The Westpac-ACCI Survey of Industrial Trends which was released on September 16 showed a similarly surprising fall in its Actual Composite Index; its Expected Composite Index and the Labour Market Composite Index. Around 80 per cent of the responses were recorded in the two weeks following election day.
The survey showed a fall of 7.1 points in the Actual Composite Index (or 12.5 per cent). That index is a weighted average of employment; new orders; output; delivery times; and overtime. It would partly reflect political uncertainty of the firms (employment and overtime) and partly the uncertainty of the firms' customers (new orders; output; delivery times).
We use the Actual Composite as a useful lead indicator for business investment. The Composite still remains well in the zone consistent with stronger accelerating annual growth in plant and equipment investment but the outlook is less buoyant than previously expected.
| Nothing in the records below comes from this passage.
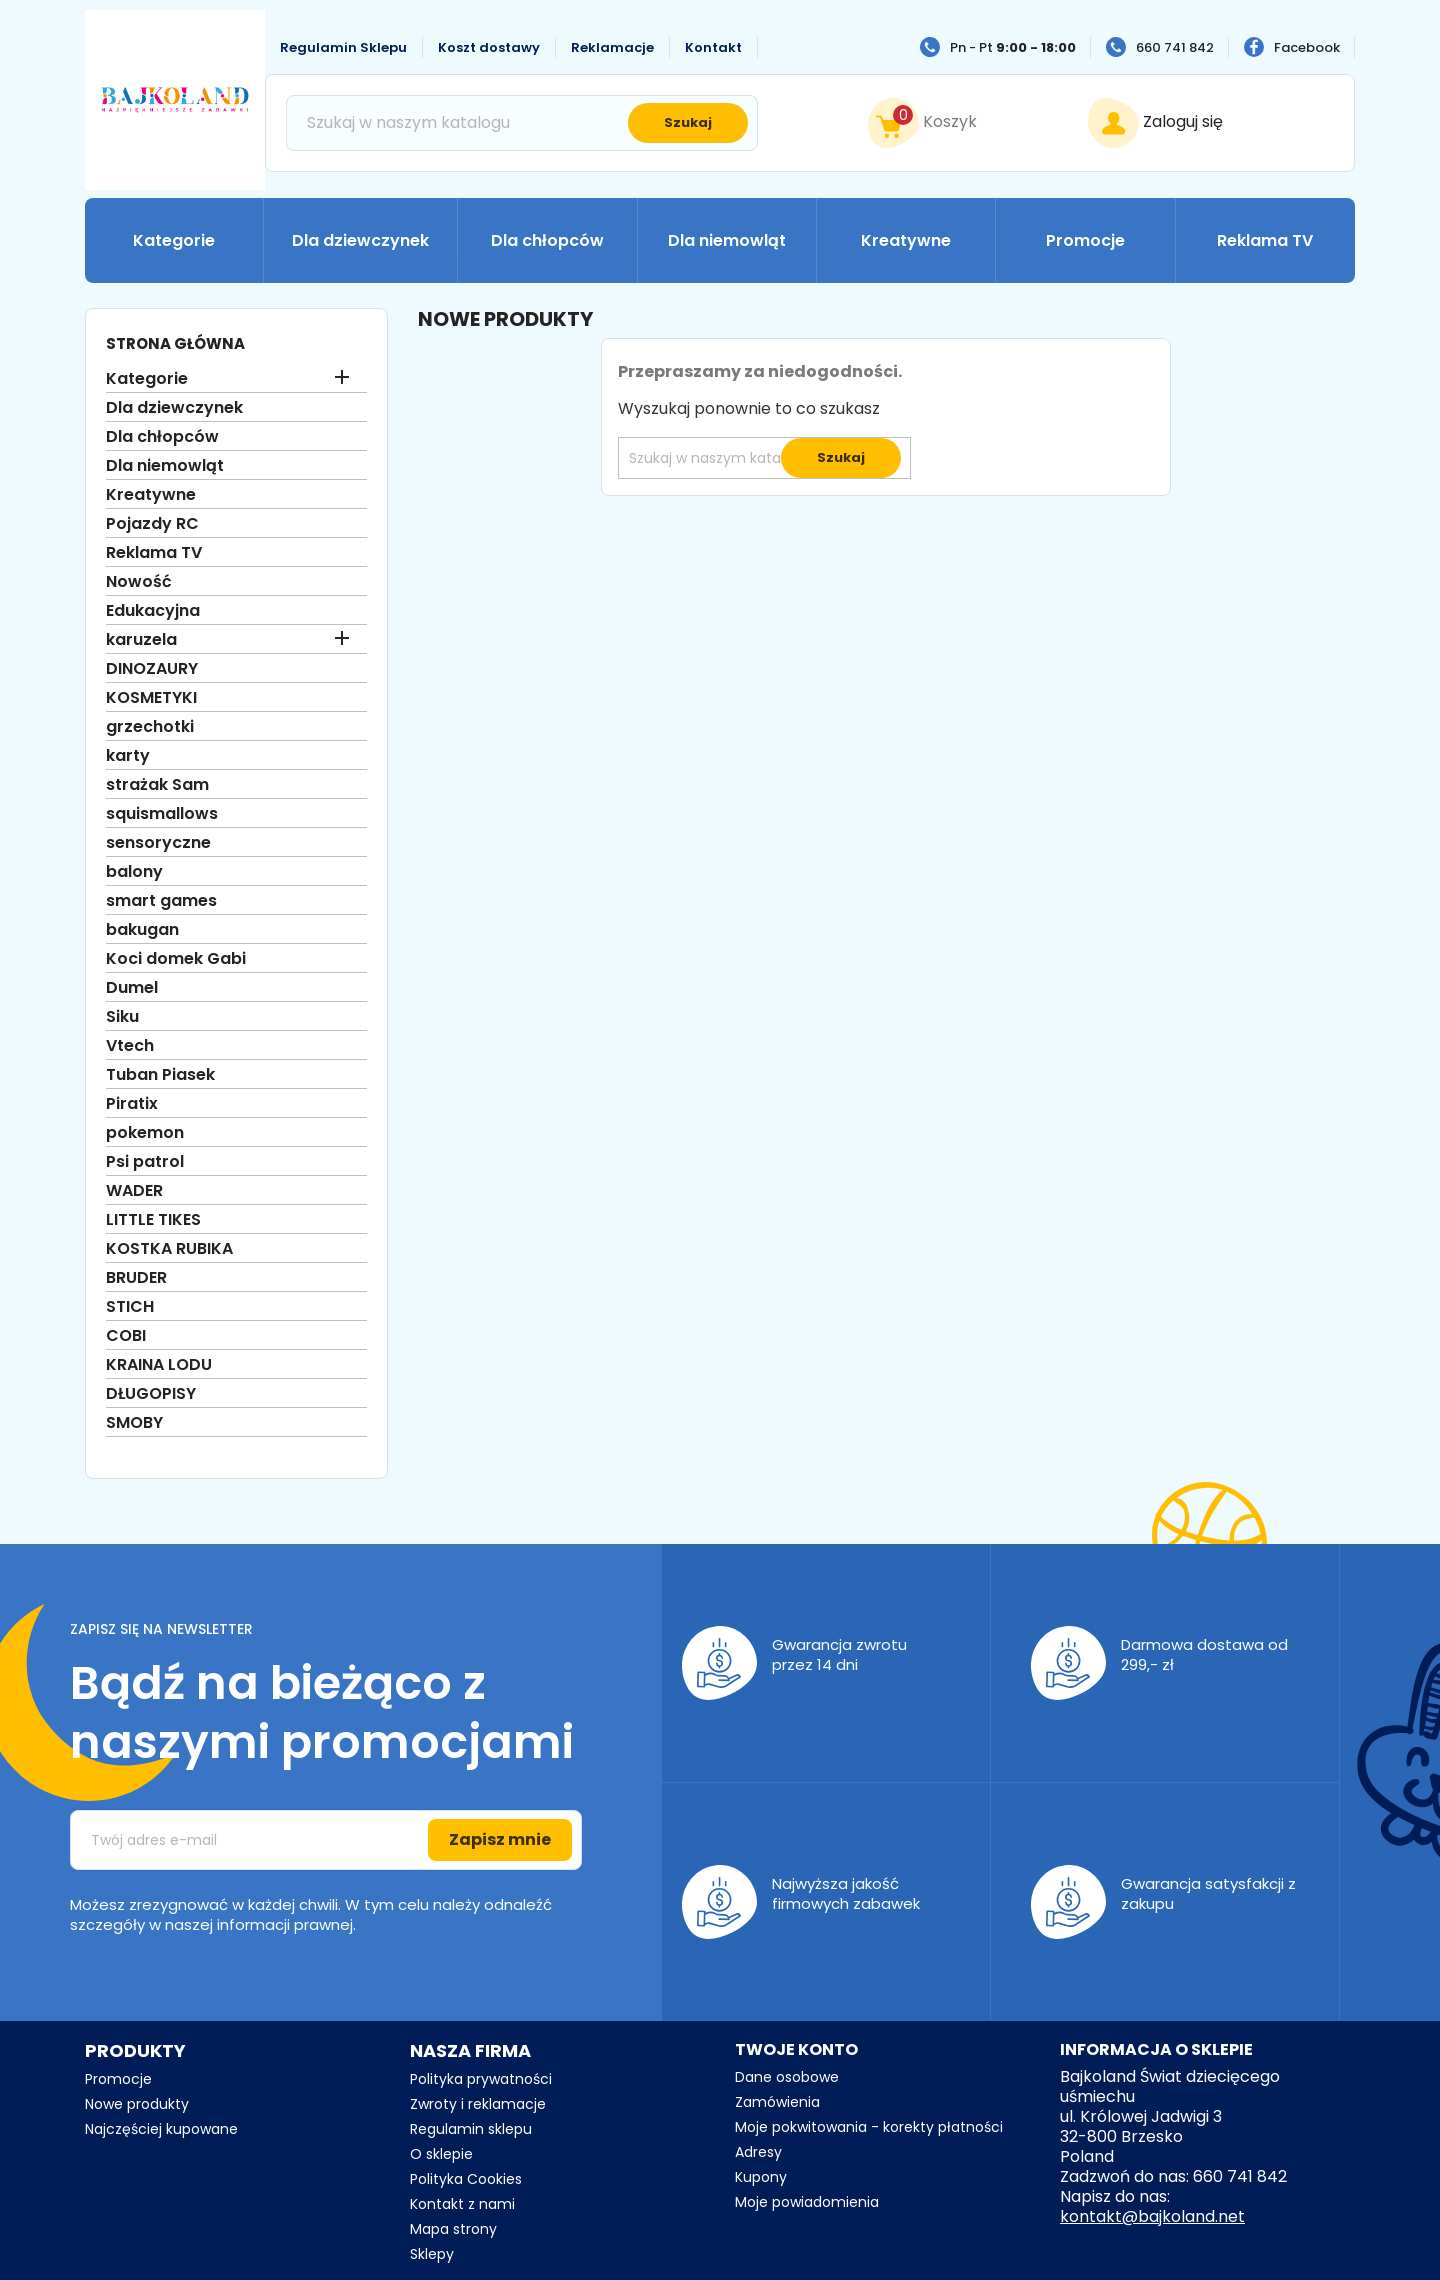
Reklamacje (612, 47)
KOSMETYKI (151, 698)
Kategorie (174, 240)
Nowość (139, 582)
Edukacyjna (153, 611)
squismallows (162, 814)
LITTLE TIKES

That was also supported by a substantial easing in capacity utilisation, losing half the gains over the last five quarters. Investment plans for both plant and equipment and buildings also fell sharply to below decade average levels.
The Expected Composite fell by 4.6 points (or 8.4 per cent) from Expectations in June. The Expected Composite for the December quarter is now around the same level as the Actual Composite for the September quarter. Firms may be expecting that the element of political uncertainty which may have affected their sales in September may be lingering in the December quarter.
The highly reliable Labour Market Composite also fell in September. It was down by 7 points to zero – now below the decade average level of 4 points. We use the index as one input to our employment growth forecasts. The current level of the index is indicating a slowdown in employment growth from the 3 per cent annual pace we expect for the second half of 2010 to 2 per cent in the first half of 2011. That growth pace would be broadly consistent with a stable unemployment rate rather than the modest reduction which we currently expect through 2011.
The disappointing results from both our Consumer and Business survey have undoubtedly been partly impacted by political uncertainty and disappointment, although we have no doubt other forces have been at work.
The Business Survey results indicate that as a result of this uncertainty activity has already been affected and can be expected to continue to be affected in the near term. With the passage of time we should expect these influences to pass. But the surveys do point to both business and consumers being more tentative than we had expected.
These results do reinforce our case for the RBA to delay any rate hikes until 2011 when, in particular, we will have a more reliable read on both the consumer and firms.
Bill Evans is Westpac chief economist.